Cuando comenzamos a hablar de biopolítica, la noticia fue recibida con cierto escepticismo. Parecía una noción apenas verificable en la realidad. De pronto la situación cambió rápidamente. Y la retroalimentación se ha vuelto cada vez más densa, hasta que ahora alcanza cotas impresionantes.
Por Roberto Esposito, profesor de Filosofía Teorética
Desde procedimientos biotecnológicos, dirigidos a modificar eventos que antes se consideraban naturales, pasando por el terrorismo suicida, hasta la crisis de inmigración más reciente, los problemas de vida y muerte se han asentado en el centro de las agendas y los conflictos políticos. Hasta la explosión del coronavirus, con las consecuencias geopolíticas que ya vamos viendo, estamos llegando al clímax de la relación directa entre la vida biológica y las intervenciones políticas.

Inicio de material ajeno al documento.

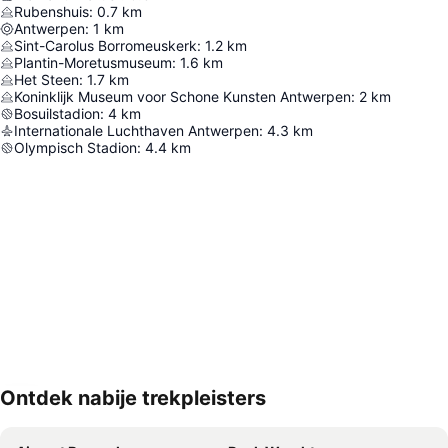
Rubenshuis
:
0.7
km
Antwerpen
:
1
km
Sint-Carolus Borromeuskerk
:
1.2
km
Plantin-Moretusmuseum
:
1.6
km
Het Steen
:
1.7
km
Koninklijk Museum voor Schone Kunsten Antwerpen
:
2
km
Bosuilstadion
:
4
km
Internationale Luchthaven Antwerpen
:
4.3
km
Olympisch Stadion
:
4.4
km
Ontdek nabije trekpleisters
Kaart uitvouwen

Habría tres pasos básicos. El primero es el cambio del objetivo político de los individuos a ciertos segmentos de la población. Secciones enteras de la población, consideradas en riesgo, pero también portadores de riesgo de contagio, se ven afectadas por prácticas profilácticas, al mismo tiempo protegidas y mantenidas a distancia. Este es también el resultado del síndrome inmune real que durante mucho tiempo ha caracterizado el nuevo régimen biopolítico. Lo que se teme, incluso más que el daño en sí mismo, es su circulación incontrolada en un cuerpo social expuesto a procesos de contaminación generalizados. Por supuesto, la dinámica de la globalización ha aumentado este miedo, en un mundo que parece haber perdido todas las fronteras internas. El contraste violento con la inmigración por parte de los partidos soberanistas, más que como una continuación del viejo nacionalismo, debe interpretarse en esta clave inmune.